Na ślubie Artura i Marii oprócz najbliższej rodziny było trzech najbliższych kolegów Artura i....Wojtek, który uznał, że da radę jednak przyjść, bo będzie to z jego strony pewien sposób uczczenia pamięci  Alicji. Artur  żartował, że Wojtek jest adoptowanym bratem Marii, więc na przyjęciu siedział w kręgu rodzinno- przyjacielskim i szalenie podobał się nastoletniej bratanicy Artura. Nic dziwnego, skoro traktował ją jak osobę dorosłą. Gdyby mu wtedy ktoś powiedział, że właśnie poznał swą przyszłą żonę zapewne by wtedy mówiącego te słowa po prostu wyśmiał lub nazwał wariatem. Ela miała wtedy 15 lat a on 13 lat więcej.

O swym zamążpójściu Maria poinformowała rodziców już po fakcie.
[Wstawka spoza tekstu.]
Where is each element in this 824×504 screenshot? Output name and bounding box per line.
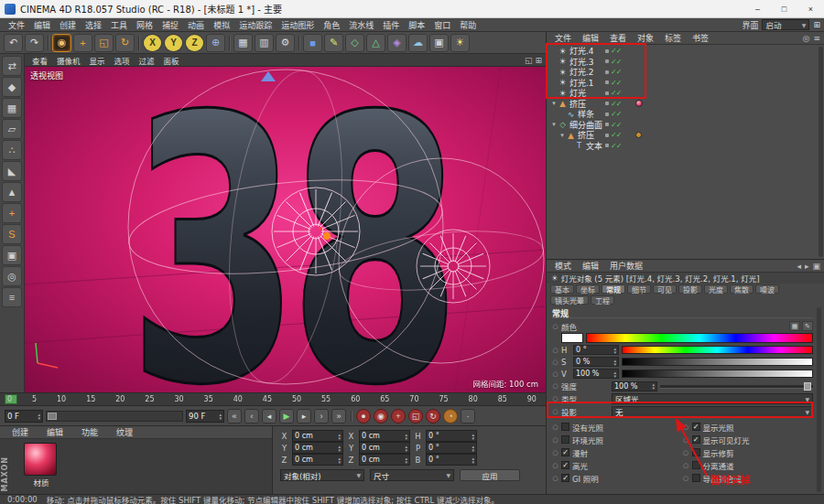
keyframe-dot-icon[interactable]: ○ xyxy=(552,359,558,366)
visibility-dot[interactable] xyxy=(605,102,609,105)
tool-list-button[interactable]: ≡ xyxy=(2,287,22,307)
size-mode-select[interactable]: 尺寸 ▼ xyxy=(370,469,454,481)
option-checkbox[interactable]: ○ ✓ 显示可见灯光 xyxy=(683,434,814,445)
enable-snap-button[interactable]: S xyxy=(2,224,22,244)
object-menu-item[interactable]: 对象 xyxy=(633,32,658,44)
spinner-icon[interactable]: ▴▾ xyxy=(338,433,341,440)
toolbar-button[interactable] xyxy=(46,34,50,52)
material-menu-item[interactable]: 纹理 xyxy=(112,426,137,438)
attribute-tab[interactable]: 坐标 xyxy=(576,284,600,294)
object-label[interactable]: 文本 xyxy=(586,140,602,152)
spinner-icon[interactable]: ▴▾ xyxy=(405,456,407,464)
spinner-icon[interactable]: ▴▾ xyxy=(219,413,222,420)
enable-checks[interactable]: ✓✓ xyxy=(611,68,621,76)
play-forwards-button[interactable]: ▶ xyxy=(279,409,294,424)
attribute-menu-item[interactable]: 编辑 xyxy=(578,260,603,272)
size-field[interactable]: 0 cm▴▾ xyxy=(359,454,410,466)
color-picker-button[interactable]: ✎ xyxy=(802,321,813,331)
menu-item[interactable]: 工具 xyxy=(106,19,132,31)
scrollbar[interactable] xyxy=(817,307,821,492)
scrollbar[interactable] xyxy=(819,47,823,257)
spinner-icon[interactable]: ▴▾ xyxy=(613,359,616,366)
timeline-ruler[interactable]: 051015202530354045505560657075808590 xyxy=(0,392,546,405)
checkbox-box[interactable]: ✓ xyxy=(561,461,569,469)
render-settings-button[interactable]: ⚙ xyxy=(276,34,295,52)
object-menu-item[interactable]: 查看 xyxy=(605,32,631,44)
coordinate-mode-select[interactable]: 对象(相对) ▼ xyxy=(280,469,364,481)
option-checkbox[interactable]: ○ ✓ 显示修剪 xyxy=(683,447,814,457)
search-icon[interactable]: ◎ xyxy=(803,34,810,43)
attribute-tab[interactable]: 工程 xyxy=(591,295,614,305)
saturation-field[interactable]: 0 %▴▾ xyxy=(573,357,619,367)
material-thumbnail[interactable] xyxy=(24,443,57,476)
rotation-field[interactable]: 0 °▴▾ xyxy=(426,442,477,454)
color-swatch[interactable] xyxy=(561,333,583,343)
record-pla-button[interactable]: ∙ xyxy=(461,409,475,424)
object-menu-item[interactable]: 编辑 xyxy=(578,32,603,44)
solo-mode-button[interactable]: ◎ xyxy=(2,266,22,286)
menu-item[interactable]: 角色 xyxy=(319,19,344,31)
option-checkbox[interactable]: ○ ✓ 高光 xyxy=(552,460,683,470)
position-field[interactable]: 0 cm▴▾ xyxy=(292,442,343,454)
attribute-tab[interactable]: 投影 xyxy=(678,284,702,294)
checkbox-box[interactable]: ✓ xyxy=(692,461,700,469)
phong-tag-icon[interactable] xyxy=(635,132,642,138)
history-forward-icon[interactable]: ▸ xyxy=(805,262,809,271)
record-keyframe-button[interactable]: ● xyxy=(356,409,371,424)
move-button[interactable]: + xyxy=(73,34,92,52)
viewport-canvas[interactable]: 38 xyxy=(25,67,546,392)
checkbox-box[interactable]: ✓ xyxy=(692,448,700,456)
enable-checks[interactable]: ✓✓ xyxy=(611,142,621,150)
option-checkbox[interactable]: ○ ✓ 导出到合成 xyxy=(683,473,814,483)
checkbox-box[interactable]: ✓ xyxy=(561,448,569,456)
render-picture-viewer-button[interactable]: ▥ xyxy=(255,34,274,52)
goto-prev-key-button[interactable]: ‹ xyxy=(244,409,259,424)
position-field[interactable]: 0 cm▴▾ xyxy=(292,430,343,442)
polygons-mode-button[interactable]: ▲ xyxy=(2,182,22,202)
attribute-tab[interactable]: 光度 xyxy=(704,284,728,294)
keyframe-dot-icon[interactable]: ○ xyxy=(552,395,558,402)
menu-item[interactable]: 插件 xyxy=(378,19,404,31)
size-field[interactable]: 0 cm▴▾ xyxy=(359,442,410,454)
keyframe-dot-icon[interactable]: ○ xyxy=(552,347,558,354)
expander-icon[interactable]: ▾ xyxy=(558,132,566,139)
rotation-field[interactable]: 0 °▴▾ xyxy=(426,454,477,466)
lock-z-axis-button[interactable]: Z xyxy=(185,34,204,52)
goto-end-button[interactable]: » xyxy=(331,409,346,424)
make-editable-button[interactable]: ⇄ xyxy=(2,56,22,76)
redo-button[interactable]: ↷ xyxy=(25,34,44,52)
menu-item[interactable]: 运动跟踪 xyxy=(234,19,276,31)
menu-item[interactable]: 编辑 xyxy=(29,19,55,31)
enable-checks[interactable]: ✓✓ xyxy=(611,58,621,66)
rotate-button[interactable]: ↻ xyxy=(115,34,135,52)
workplane-mode-button[interactable]: ▱ xyxy=(2,119,22,139)
record-position-button[interactable]: + xyxy=(391,409,406,424)
visibility-dot[interactable] xyxy=(605,134,609,137)
menu-item[interactable]: 帮助 xyxy=(455,19,481,31)
color-spectrum-bar[interactable] xyxy=(586,333,813,343)
apply-button[interactable]: 应用 xyxy=(460,469,520,481)
viewport-menu-item[interactable]: 显示 xyxy=(86,55,109,66)
checkbox-box[interactable]: ✓ xyxy=(692,474,700,482)
hue-slider[interactable] xyxy=(622,346,813,354)
add-cube-button[interactable]: ■ xyxy=(303,34,322,52)
attribute-menu-item[interactable]: 用户数据 xyxy=(605,260,647,272)
material-name[interactable]: 材质 xyxy=(24,477,59,488)
add-spline-button[interactable]: ✎ xyxy=(324,34,343,52)
add-camera-button[interactable]: ▣ xyxy=(429,34,449,52)
layout-grid-icon[interactable]: ⊞ xyxy=(813,20,820,29)
enable-checks[interactable]: ✓✓ xyxy=(611,110,621,118)
rotation-field[interactable]: 0 °▴▾ xyxy=(426,430,477,442)
history-back-icon[interactable]: ◂ xyxy=(797,262,801,271)
visibility-dot[interactable] xyxy=(605,123,609,126)
menu-item[interactable]: 选择 xyxy=(81,19,106,31)
material-tag-icon[interactable] xyxy=(635,100,643,107)
current-frame-field[interactable]: 0 F ▴▾ xyxy=(5,410,43,423)
option-checkbox[interactable]: ○ ✓ 漫射 xyxy=(552,447,683,457)
spinner-icon[interactable]: ▴▾ xyxy=(472,445,474,452)
edges-mode-button[interactable]: ◣ xyxy=(2,161,22,181)
keyframe-dot-icon[interactable]: ○ xyxy=(552,382,558,390)
record-parameter-button[interactable]: ◔ xyxy=(443,409,458,424)
position-field[interactable]: 0 cm▴▾ xyxy=(292,454,343,466)
value-slider[interactable] xyxy=(622,370,813,378)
W ramach prezentu ślubnego przysłali im zaproszenie do Australii i bilet "open" ważny rok, ale Maria nie chciała lecieć do nich, poza tym właśnie robiła profesjonalny kurs dla masażystów.
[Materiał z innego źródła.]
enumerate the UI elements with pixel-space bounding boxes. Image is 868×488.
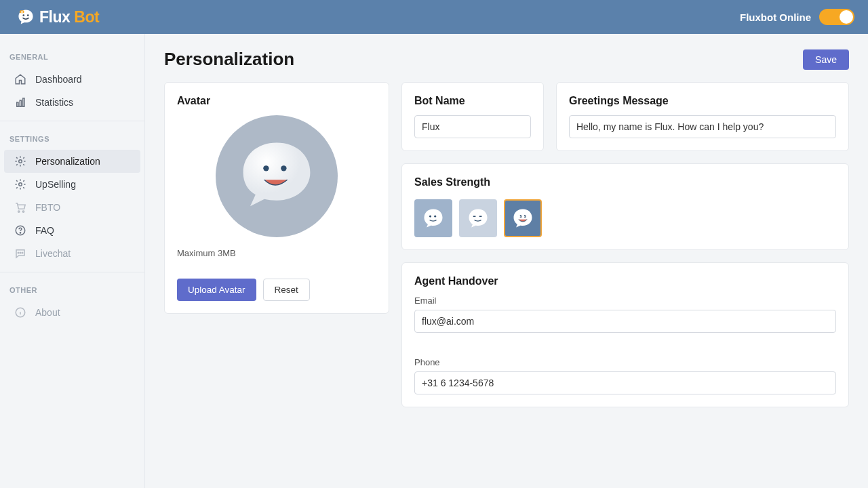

Dwa tygodnie spędzone w Sopocie cała "piątka" uznała za wielce udane. Elwira i Maria na zmianę zajmowały się gotowaniem, panowie zaś zaopatrzeniem - dostawali po prostu wykaz  tego co mają kupić a ich "konsultantką" na zakupach była Ela. Zmywanie załatwiała zmywarka. W Boże Narodzenie odbył się kościelny ślub Elwiry i Maćka, na którym oczywiście byli Maria i Artur.

W niecały rok po ślubie Artur wraz z kilkoma kolegami otworzyli przychodnię rehabilitacyjną i spełniło się marzenie Artura by mógł pracować razem z Marią. 

Do Australii nie polecieli nigdy, rodzice Marii z kolei nigdy nie wrócili do Polski.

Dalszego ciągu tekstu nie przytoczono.